An ancient problem that permeates the history of philosophy is the one and many. It deals with the nature of all things of just the thing that would be reality. So, I am going to share this quote about it:
All human cultures in some way have to deal with accounting for the myriad of objects and phenomena surrounding them. We live in a world of infinite objects that are constantly changing, yet even in this imposing world of objects and change, there seems to be an underlying unity and stability. For instance, every human being begins as an infant and then grows into an adult. Every adult is a different object than they were as an infant—in fact, they are unrecognizable as being the same object. Yet we recognize that the are the same object , that something has remained the same even though the infant has changed into an object that is nowhere close to its original state. Likewise a corpse is nothing like the original living human being, but we still recognize that something has remained constant. We can see the same stability and constancy even across objects. While the world is full of trees, there is still some constancy and stability to “treeness” which never seems to change.
This observation of the world of phenomena leads many cultures to believe that the infinity of things and their changes can ultimately be related back to a single object, material, or idea. The problem of finding the one thing that lies behind all things in the universe is called the problem of the one and the many. Basically stated, the problem of the one and the many begins from the assumption that the universe is one thing. Because it is one thing, there must be one, unifying aspect behind everything. This aspect could be material, such as water, or air, or atoms. It could be an idea, such as number, or “mind.” It could be divine, such as the Christian concept of God or the Chinese concept of Shang-ti, the “Lord on High.” The problem, of course, is figuring out what that one, unifying idea is.

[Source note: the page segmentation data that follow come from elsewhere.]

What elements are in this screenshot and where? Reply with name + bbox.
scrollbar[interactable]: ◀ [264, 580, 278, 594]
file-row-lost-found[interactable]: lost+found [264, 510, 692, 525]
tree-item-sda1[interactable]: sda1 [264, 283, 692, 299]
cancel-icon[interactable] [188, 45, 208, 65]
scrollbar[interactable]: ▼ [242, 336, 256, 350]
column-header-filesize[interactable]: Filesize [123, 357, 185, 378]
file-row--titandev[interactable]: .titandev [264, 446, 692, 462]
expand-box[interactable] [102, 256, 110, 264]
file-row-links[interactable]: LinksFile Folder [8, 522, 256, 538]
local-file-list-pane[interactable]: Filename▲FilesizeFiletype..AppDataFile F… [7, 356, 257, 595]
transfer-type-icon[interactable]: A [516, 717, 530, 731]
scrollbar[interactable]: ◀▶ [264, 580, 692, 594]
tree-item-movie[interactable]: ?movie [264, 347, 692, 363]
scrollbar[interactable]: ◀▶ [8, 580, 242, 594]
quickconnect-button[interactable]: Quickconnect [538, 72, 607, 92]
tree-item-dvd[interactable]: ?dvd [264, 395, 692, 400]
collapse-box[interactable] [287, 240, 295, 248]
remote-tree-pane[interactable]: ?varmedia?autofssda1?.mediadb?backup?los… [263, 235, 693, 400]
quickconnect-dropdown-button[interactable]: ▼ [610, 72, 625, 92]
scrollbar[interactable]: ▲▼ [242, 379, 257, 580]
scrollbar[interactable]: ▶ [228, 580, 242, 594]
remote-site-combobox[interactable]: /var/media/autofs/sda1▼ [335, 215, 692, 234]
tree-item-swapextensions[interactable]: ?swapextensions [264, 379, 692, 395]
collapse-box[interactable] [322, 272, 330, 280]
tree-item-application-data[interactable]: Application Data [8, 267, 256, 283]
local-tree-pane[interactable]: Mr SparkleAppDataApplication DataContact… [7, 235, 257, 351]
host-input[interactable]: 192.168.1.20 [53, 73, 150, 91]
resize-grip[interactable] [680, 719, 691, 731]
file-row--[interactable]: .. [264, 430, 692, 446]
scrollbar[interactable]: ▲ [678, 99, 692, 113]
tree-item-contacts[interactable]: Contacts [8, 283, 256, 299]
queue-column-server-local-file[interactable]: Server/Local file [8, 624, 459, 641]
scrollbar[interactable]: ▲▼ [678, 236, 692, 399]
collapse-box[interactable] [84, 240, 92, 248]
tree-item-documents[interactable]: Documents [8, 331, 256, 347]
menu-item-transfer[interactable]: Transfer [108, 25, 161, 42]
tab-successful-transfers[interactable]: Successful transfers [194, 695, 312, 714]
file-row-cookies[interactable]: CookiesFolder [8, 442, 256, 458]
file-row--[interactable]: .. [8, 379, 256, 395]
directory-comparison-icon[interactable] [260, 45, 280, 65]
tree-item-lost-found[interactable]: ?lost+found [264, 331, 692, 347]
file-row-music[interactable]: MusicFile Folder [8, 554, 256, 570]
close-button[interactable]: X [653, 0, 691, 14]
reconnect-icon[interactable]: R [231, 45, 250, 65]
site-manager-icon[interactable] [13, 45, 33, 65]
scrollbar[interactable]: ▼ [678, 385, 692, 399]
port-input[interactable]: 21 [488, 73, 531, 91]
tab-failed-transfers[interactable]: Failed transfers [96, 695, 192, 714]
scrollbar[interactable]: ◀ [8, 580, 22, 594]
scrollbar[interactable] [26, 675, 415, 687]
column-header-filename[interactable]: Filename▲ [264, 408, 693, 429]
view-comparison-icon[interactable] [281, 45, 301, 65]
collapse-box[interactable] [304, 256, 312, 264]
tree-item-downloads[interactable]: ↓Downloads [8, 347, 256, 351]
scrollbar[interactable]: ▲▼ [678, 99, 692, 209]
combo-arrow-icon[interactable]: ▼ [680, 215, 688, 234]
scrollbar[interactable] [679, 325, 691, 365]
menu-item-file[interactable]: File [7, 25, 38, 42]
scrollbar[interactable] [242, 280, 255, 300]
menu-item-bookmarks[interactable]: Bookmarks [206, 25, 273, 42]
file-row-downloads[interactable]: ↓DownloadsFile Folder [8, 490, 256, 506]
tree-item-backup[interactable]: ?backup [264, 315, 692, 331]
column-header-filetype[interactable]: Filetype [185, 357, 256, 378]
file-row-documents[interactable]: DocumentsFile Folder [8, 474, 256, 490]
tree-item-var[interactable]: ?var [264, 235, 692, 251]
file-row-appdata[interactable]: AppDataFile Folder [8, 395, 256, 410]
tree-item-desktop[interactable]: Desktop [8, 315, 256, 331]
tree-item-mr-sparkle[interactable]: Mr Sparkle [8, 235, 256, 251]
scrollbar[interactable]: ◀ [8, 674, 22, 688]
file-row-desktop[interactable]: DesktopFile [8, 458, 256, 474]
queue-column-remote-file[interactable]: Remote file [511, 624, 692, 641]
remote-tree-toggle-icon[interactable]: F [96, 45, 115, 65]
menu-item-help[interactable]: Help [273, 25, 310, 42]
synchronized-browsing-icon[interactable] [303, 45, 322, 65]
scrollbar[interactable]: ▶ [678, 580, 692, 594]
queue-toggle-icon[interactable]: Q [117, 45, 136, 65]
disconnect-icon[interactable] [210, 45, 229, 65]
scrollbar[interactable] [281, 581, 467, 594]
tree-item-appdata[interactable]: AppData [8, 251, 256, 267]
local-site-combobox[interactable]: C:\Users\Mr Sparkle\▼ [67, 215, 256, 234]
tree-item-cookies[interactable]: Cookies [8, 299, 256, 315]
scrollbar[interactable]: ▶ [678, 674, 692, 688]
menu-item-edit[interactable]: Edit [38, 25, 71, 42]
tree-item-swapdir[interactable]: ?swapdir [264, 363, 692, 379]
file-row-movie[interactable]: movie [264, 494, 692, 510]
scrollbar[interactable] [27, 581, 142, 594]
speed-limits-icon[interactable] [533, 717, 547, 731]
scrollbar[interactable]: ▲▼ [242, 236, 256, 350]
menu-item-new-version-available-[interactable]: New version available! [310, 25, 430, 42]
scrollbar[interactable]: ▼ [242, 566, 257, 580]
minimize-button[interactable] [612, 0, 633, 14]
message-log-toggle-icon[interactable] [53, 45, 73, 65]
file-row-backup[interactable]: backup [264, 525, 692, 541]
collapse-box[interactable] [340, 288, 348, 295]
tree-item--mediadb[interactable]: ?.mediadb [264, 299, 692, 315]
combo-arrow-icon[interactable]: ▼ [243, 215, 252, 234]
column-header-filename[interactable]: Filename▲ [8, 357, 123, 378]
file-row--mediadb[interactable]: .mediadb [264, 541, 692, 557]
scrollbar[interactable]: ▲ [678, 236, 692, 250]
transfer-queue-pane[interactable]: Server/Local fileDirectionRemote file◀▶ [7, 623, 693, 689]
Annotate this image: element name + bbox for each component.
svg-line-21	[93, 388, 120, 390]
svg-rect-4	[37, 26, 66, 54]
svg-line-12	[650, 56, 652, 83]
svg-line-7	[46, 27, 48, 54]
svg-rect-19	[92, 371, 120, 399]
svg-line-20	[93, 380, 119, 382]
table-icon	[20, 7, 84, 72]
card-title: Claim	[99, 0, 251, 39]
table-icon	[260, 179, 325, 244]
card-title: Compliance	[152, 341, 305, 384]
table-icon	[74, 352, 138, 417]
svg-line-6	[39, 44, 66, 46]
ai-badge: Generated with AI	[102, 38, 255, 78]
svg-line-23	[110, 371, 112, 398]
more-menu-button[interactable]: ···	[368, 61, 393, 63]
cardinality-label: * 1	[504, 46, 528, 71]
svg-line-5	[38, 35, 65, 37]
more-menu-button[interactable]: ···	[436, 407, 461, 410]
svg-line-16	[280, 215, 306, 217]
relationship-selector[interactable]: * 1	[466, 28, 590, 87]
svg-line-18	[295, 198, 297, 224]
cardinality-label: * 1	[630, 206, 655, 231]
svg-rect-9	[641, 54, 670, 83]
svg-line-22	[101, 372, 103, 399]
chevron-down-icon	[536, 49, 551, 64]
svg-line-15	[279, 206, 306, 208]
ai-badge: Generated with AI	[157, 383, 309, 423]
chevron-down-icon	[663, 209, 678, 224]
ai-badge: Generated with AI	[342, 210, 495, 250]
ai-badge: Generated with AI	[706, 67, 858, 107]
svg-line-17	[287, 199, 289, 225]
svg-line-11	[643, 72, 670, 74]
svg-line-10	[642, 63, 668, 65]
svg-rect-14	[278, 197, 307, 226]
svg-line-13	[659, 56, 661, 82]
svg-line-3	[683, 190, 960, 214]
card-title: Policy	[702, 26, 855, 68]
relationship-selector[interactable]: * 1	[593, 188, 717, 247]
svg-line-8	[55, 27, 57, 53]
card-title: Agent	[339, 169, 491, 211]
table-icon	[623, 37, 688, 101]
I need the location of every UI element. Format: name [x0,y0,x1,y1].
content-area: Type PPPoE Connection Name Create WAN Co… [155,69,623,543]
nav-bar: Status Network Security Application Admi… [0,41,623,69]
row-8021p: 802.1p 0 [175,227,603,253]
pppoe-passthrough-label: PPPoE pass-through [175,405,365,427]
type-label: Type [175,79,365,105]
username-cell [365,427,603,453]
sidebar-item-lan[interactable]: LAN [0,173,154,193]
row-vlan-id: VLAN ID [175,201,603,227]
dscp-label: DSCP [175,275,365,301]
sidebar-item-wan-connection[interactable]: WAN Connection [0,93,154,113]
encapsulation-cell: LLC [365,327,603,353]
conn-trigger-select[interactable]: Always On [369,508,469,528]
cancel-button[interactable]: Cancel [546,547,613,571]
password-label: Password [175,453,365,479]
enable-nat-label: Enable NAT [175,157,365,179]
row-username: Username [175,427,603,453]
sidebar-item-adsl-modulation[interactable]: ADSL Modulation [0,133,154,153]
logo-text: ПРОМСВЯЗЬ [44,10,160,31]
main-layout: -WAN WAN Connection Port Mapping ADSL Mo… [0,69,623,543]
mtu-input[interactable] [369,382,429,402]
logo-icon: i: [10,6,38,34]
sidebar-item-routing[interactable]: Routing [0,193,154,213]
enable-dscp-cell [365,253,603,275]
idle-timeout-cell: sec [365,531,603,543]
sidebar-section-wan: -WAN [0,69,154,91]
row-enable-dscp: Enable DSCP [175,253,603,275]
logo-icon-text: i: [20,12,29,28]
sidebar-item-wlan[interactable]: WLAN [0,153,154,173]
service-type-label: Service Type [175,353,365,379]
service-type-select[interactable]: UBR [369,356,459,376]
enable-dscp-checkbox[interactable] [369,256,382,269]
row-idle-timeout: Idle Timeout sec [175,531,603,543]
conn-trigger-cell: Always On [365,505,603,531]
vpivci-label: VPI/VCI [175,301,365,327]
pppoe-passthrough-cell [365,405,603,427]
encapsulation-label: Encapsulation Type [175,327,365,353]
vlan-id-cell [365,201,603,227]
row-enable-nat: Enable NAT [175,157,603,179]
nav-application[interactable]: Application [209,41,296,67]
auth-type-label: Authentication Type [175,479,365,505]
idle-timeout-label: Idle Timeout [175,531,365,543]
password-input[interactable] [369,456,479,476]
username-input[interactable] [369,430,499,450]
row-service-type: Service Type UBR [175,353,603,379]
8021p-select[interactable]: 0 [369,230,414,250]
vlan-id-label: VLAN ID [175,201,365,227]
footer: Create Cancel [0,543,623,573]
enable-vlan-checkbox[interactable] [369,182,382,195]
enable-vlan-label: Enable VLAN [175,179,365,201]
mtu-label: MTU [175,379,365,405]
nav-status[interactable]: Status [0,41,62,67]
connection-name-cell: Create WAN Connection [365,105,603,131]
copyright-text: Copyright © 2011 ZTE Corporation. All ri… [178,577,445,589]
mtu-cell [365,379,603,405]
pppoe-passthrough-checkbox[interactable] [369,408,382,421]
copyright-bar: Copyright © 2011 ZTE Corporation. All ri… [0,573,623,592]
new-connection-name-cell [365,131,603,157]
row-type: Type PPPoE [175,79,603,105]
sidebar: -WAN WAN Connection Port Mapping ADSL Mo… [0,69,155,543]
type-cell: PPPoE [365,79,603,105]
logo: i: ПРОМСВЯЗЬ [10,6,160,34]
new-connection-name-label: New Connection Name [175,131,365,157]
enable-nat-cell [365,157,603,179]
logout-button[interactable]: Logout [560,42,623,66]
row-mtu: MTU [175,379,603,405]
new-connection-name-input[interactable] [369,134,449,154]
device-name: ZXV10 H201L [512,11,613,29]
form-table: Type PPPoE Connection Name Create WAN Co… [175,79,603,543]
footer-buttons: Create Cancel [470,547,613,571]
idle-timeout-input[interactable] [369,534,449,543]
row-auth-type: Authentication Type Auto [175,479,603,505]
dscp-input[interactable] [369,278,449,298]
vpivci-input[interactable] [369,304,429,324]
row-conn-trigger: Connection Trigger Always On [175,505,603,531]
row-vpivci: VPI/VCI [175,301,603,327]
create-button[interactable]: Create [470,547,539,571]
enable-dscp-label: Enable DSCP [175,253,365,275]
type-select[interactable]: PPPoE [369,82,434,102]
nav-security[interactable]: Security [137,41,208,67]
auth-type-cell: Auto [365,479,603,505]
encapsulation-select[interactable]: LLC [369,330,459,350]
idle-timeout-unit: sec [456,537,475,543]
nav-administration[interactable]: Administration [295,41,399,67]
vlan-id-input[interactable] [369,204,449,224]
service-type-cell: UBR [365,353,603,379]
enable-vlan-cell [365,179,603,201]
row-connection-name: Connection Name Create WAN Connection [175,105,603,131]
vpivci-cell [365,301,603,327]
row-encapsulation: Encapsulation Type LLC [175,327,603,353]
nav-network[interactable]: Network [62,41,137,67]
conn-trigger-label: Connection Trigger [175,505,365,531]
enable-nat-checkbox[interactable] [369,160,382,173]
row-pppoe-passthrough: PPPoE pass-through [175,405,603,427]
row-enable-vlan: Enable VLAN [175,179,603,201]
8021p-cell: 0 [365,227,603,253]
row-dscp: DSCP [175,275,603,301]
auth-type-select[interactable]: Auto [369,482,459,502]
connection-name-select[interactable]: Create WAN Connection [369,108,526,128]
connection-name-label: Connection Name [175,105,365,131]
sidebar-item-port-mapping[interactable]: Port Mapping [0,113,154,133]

Philosophy in the Western world begins with this question; the earliest Greek philosophers mainly concerned themselves with this question. As a result, the problem of the one and the many still dominates Western concepts of the universe, including modern physics, which has set for itself the goal of finding the theory that will “unify” (unify means “make into one thing”) the laws of physics.
In China, the one thing that unifies the universe is the tai chi, or Great Ultimate. The Great Ultimate is divided into two opposite forces (yang and yin) and five material agents. Beyond this, the Great Ultimate is undefined. In Taoism, the “way” or Tao constitutes this Great Ultimate; it is equally undefined.